What Type of Investment Should I Look For?
Given how many different types of funding you can get for an eCommerce store, it’s a good idea to consider what type of investment you want. Crowdfunding, for instance, might sound like a good idea, but what guarantees are there to generate sufficient interest. Likewise, is a secured line of credit or bank loan going to be sufficient to meet your needs. Ultimately, the most important factor is what will be good for your business over the short and long-term.
How Much Am I Willing to Relinquish?
There’s no getting around the reality that many types of funding hinge on you ceding some degree of control and influence in exchange for outside financing. For instance, equity funding typically requires you to allocate some degree of equity to an investor. Ask yourself how much influence and control you’re prepared to give to someone else if you go down such a route.
Is There Enough Spare Time to Devote to Fundraising?
Fundraising is a time-consuming process. After all, depending on the source of your funding, you’ll likely have to develop a solid pitch deck, a cohesive business plan, and more. That doesn’t even take account of potential commitments you’ll have to investors, such as organizing meetings and taking Zoom calls.

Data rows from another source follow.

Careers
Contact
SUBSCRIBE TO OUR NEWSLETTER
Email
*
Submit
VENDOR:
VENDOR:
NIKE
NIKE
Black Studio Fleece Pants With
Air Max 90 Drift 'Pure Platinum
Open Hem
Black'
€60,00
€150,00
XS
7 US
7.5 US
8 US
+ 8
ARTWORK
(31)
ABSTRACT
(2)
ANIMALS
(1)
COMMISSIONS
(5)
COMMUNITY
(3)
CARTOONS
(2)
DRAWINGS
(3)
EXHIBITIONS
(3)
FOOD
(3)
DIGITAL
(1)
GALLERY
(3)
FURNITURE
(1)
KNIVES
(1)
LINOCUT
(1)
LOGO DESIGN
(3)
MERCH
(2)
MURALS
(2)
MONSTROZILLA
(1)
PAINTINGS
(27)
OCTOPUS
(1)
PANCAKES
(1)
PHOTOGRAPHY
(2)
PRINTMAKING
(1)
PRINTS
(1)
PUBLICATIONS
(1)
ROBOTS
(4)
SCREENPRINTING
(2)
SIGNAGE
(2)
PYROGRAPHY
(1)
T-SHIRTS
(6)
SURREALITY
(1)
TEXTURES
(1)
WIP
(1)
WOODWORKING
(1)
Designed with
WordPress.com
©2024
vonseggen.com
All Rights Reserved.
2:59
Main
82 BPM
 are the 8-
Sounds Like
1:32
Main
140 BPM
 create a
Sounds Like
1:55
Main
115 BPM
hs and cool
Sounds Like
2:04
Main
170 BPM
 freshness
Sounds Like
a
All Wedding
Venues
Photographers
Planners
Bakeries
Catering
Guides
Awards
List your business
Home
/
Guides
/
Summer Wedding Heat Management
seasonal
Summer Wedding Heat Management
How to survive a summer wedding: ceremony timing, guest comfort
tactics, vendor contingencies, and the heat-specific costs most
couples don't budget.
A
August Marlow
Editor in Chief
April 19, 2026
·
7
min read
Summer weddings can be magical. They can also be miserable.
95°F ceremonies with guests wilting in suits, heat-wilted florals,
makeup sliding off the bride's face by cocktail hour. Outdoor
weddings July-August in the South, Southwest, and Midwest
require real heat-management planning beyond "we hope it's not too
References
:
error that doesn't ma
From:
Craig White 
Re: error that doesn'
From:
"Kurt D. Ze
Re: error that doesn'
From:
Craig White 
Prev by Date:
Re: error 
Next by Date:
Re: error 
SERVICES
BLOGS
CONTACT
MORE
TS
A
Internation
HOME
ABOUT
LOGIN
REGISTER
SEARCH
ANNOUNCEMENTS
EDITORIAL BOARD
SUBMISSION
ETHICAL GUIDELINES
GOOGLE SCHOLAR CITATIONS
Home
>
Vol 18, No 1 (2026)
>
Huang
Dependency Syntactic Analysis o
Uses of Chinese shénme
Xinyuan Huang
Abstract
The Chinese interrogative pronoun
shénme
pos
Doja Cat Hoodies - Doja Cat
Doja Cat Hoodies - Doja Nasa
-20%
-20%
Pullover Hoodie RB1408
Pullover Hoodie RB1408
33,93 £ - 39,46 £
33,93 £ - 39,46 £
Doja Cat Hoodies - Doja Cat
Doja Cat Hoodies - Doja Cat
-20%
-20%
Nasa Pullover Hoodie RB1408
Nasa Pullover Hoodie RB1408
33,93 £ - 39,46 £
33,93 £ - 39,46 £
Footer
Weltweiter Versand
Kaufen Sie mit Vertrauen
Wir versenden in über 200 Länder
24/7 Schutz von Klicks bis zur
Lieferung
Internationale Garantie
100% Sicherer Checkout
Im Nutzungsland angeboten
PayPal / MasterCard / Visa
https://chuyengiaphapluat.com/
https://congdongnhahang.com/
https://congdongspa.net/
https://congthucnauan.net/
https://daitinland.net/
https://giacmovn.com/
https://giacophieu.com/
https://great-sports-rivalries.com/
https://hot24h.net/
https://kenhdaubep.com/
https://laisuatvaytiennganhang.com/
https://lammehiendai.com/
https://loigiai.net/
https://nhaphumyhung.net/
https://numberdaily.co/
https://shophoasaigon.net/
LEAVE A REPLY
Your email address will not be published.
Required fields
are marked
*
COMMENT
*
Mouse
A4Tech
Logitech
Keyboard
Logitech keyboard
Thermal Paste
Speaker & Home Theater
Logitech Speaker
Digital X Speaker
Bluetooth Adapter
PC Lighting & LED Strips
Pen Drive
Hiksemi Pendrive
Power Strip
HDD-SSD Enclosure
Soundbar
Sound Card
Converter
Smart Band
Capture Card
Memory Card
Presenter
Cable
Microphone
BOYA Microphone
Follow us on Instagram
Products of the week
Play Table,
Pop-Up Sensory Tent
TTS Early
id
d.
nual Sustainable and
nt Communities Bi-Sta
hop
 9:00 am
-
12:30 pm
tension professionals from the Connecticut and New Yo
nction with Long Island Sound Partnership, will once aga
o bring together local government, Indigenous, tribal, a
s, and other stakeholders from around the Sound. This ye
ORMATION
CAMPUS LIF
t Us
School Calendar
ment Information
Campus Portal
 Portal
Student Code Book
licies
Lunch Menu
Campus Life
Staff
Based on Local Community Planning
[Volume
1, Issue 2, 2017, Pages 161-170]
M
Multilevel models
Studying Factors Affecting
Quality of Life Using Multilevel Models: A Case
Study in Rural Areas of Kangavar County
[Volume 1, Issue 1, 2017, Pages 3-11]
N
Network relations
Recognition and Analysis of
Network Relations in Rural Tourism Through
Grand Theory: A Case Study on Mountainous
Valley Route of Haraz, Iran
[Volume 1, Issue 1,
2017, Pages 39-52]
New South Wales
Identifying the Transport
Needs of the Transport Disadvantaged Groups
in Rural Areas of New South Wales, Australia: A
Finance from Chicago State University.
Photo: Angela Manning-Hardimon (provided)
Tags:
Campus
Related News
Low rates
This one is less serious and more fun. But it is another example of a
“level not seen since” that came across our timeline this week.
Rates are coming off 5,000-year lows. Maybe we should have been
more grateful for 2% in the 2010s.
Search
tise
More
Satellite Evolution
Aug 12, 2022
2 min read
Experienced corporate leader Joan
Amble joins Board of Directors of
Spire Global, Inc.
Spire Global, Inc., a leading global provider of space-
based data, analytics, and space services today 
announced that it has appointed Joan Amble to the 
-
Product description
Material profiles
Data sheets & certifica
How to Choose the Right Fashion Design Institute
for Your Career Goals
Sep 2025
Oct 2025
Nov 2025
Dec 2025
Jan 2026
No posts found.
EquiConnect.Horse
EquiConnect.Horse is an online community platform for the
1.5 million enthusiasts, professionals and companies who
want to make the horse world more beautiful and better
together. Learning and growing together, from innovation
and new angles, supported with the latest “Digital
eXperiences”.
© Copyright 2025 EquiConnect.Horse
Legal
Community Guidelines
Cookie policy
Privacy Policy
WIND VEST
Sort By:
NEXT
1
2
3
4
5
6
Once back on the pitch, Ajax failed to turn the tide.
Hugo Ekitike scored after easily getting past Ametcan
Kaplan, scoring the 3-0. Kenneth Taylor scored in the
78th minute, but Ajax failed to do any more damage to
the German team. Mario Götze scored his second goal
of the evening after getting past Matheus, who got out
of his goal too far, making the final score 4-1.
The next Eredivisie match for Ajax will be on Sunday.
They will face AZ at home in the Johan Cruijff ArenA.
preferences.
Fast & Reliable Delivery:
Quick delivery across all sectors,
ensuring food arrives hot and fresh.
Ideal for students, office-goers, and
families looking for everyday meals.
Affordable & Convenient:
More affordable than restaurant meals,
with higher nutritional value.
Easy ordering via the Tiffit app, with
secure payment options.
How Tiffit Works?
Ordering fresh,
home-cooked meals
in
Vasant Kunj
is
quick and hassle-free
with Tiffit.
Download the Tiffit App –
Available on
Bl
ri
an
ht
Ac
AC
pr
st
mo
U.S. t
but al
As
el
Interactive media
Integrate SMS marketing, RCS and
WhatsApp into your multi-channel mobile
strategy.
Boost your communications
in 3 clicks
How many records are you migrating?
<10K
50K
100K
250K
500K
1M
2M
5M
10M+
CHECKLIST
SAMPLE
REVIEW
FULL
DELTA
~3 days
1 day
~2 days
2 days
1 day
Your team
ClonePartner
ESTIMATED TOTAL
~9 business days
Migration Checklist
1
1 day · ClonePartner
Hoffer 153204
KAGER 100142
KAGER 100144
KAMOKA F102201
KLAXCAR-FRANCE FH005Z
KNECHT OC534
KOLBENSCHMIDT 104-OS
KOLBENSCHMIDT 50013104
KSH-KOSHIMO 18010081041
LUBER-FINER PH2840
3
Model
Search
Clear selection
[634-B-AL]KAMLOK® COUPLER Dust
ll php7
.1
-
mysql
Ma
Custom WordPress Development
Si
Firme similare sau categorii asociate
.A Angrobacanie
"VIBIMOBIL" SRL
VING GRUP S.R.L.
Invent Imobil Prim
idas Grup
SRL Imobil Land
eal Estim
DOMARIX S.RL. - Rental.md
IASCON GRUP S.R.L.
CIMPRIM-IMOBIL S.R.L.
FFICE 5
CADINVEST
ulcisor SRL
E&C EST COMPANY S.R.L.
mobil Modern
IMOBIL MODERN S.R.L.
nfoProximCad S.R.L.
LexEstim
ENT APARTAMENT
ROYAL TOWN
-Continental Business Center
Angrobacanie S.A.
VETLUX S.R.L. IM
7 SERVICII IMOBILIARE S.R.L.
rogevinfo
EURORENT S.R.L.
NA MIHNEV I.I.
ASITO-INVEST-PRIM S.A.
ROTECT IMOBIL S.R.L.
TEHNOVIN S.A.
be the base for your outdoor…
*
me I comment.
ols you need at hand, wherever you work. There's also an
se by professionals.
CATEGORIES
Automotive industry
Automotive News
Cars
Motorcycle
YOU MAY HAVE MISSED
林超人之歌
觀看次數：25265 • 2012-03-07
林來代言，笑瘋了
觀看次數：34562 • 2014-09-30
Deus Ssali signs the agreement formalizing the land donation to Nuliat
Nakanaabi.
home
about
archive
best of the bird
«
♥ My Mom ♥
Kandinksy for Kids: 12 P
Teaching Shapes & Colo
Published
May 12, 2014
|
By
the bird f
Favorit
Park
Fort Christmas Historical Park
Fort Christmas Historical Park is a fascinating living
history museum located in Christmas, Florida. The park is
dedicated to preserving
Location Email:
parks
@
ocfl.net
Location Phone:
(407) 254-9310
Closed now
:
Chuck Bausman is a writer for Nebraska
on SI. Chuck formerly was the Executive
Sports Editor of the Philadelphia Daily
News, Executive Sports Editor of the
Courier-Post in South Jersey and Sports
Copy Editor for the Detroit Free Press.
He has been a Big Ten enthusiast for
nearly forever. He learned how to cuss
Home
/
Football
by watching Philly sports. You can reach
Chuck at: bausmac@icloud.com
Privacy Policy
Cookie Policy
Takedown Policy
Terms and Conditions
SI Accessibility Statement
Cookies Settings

Am I Ready to Answer Any and All Questions to Get Funding?
No matter what type of funding you seek, whether it’s a traditional bank loan or revenue-share financing, there’s likely going to be a lot of scrutiny before any commitment is made. With that in mind, it’s important to be sure that you’ll be able to fully address any questions, queries, etc beyond the pitch deck.
Do I Have an Understanding of What an Investor Wants?
Beyond pitch decks, business plans, and meetings, there are other variables to factor in depending on the type of funding you receive. In fact, an investor’s expectations can evolve over time, particularly after the initial funding. For instance, you might need to provide concrete revenue estimates or evidence of a sustainable, long-term cash flow.